In the Zoom conversation, Harkless paid tribute to his personal mentor, Dr. Louis T. Bogy, founding chair of the Podiatry Residency Training Program at the UT Health Science Center at San Antonio. Harkless said Bogy had a vision for a school of podiatric medicine in the UT System, which culminated in enabling legislation in 1973 to establish a school of podiatric medicine in the UT System. But, incredibly, it took 46 years for it to happen.
“My previous experiences serving in academia, business and government have prepared me well to be in the position to develop a school of podiatric medicine in the UT System.
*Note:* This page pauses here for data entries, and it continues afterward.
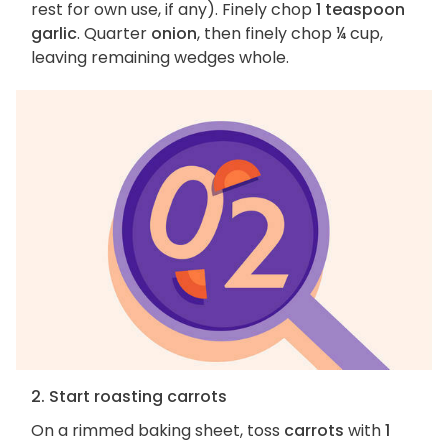
rest for own use, if any). Finely chop
1 teaspoon
garlic
. Quarter
onion
, then finely chop ¼ cup,
leaving remaining wedges whole.
2. Start roasting carrots
On a rimmed baking sheet, toss
carrots
with
1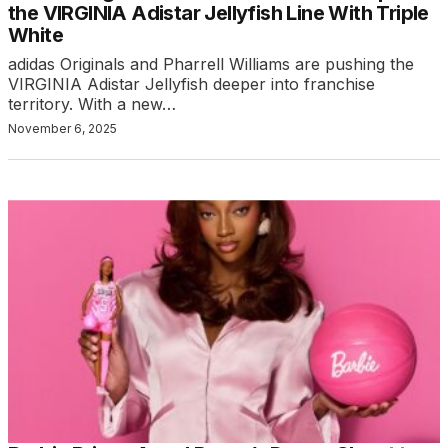
the VIRGINIA Adistar Jellyfish Line With Triple
White
adidas Originals and Pharrell Williams are pushing the
VIRGINIA Adistar Jellyfish deeper into franchise
territory. With a new…
November 6, 2025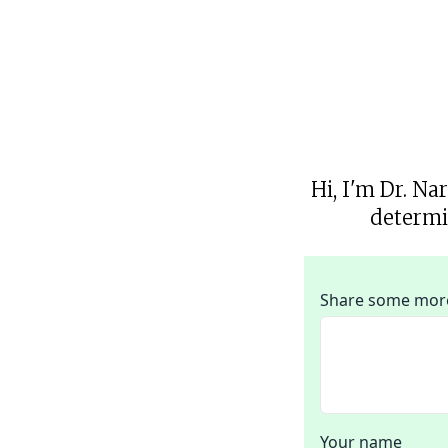
Hi, I'm Dr. Na
determi
Share some more 
Your name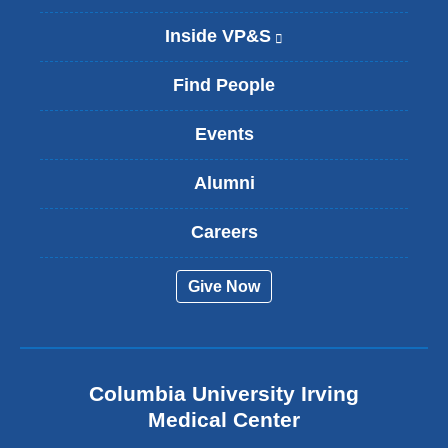
Inside VP&S
(
l
i
Find People
n
k
Events
i
s
Alumni
e
x
t
Careers
e
r
Give Now
n
a
l
a
n
Columbia University Irving
d
o
Medical Center
p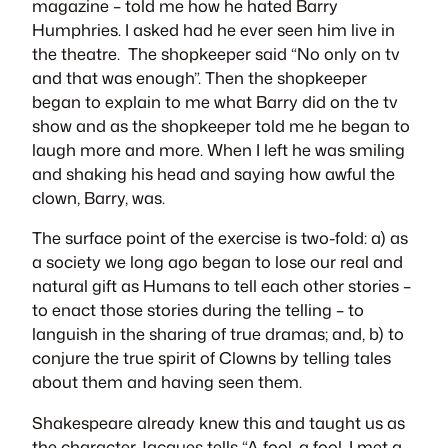
magazine – told me how he hated Barry
Humphries. I asked had he ever seen him live in
the theatre. The shopkeeper said “No only on tv
and that was enough”. Then the shopkeeper
began to explain to me what Barry did on the tv
show and as the shopkeeper told me he began to
laugh more and more. When I left he was smiling
and shaking his head and saying how awful the
clown, Barry, was.
The surface point of the exercise is two-fold: a) as
a society we long ago began to lose our real and
natural gift as Humans to tell each other stories –
to enact those stories during the telling – to
languish in the sharing of true dramas; and, b) to
conjure the true spirit of Clowns by telling tales
about them and having seen them.
Shakespeare already knew this and taught us as
the character
Jacques
tells “A fool, a fool, I met a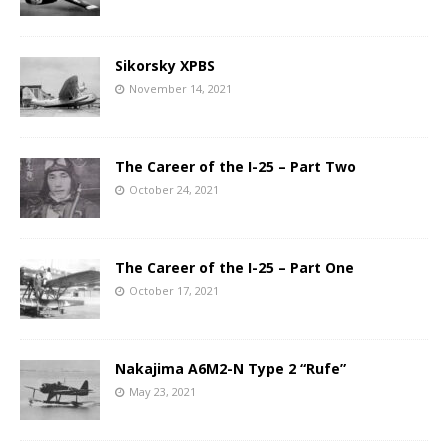
Sikorsky XPBS
November 14, 2021
The Career of the I-25 – Part Two
October 24, 2021
The Career of the I-25 – Part One
October 17, 2021
Nakajima A6M2-N Type 2 “Rufe”
May 23, 2021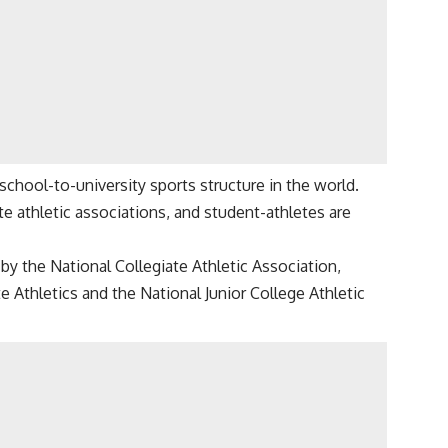
chool-to-university sports structure in the world.
e athletic associations, and student-athletes are
by the National Collegiate Athletic Association,
e Athletics and the National Junior College Athletic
It has been an exciting journey built on the foundation of faith and hope,” Harkless said.
Harkless said it is exciting that students and faculty also will have opportunities to engage in research within the UTRGV School of Podiatry.
“We anticipate that the UTRGV School of Podiatry will become the recognized authority in diabetic foot research due to the large diabetic patient population in the Valley. With careful recruitment of faculty who are experienced in research and mentoring students, residents and post-docs, we will have opportunities to participate in research design, patient recruitment, examination and data analysis.”
UTRGV President Guy Bailey said he has high hopes for the new school.
“Our School of Podiatry is going to be a big game-changer here in the Valley, where so many people need specialty care due to complications from diabetes,” Bailey said. “This will allow us to train our own doctors to address a very specific critical need. We remain committed to improving the future of healthcare in South Texas.”
Krouse, the dean of UTRGV School of Medicine, said he is proud of the work that went into bringing about the first school of podiatry to Texas.
“We are extremely proud of Dr. Harkless and the faculty and staff who dedicated their efforts into making the UTRGV School of Podiatry a reality. We know that the school will increase public awareness of foot and ankle problems in the region and state,” Krouse said.
“Through collaborations with other professionals and policymakers, we will make Texans healthier and more active. The school will also help improve the shortage of podiatric physicians in the state, especially in under-served areas where amputation and disability rates are extremely high.”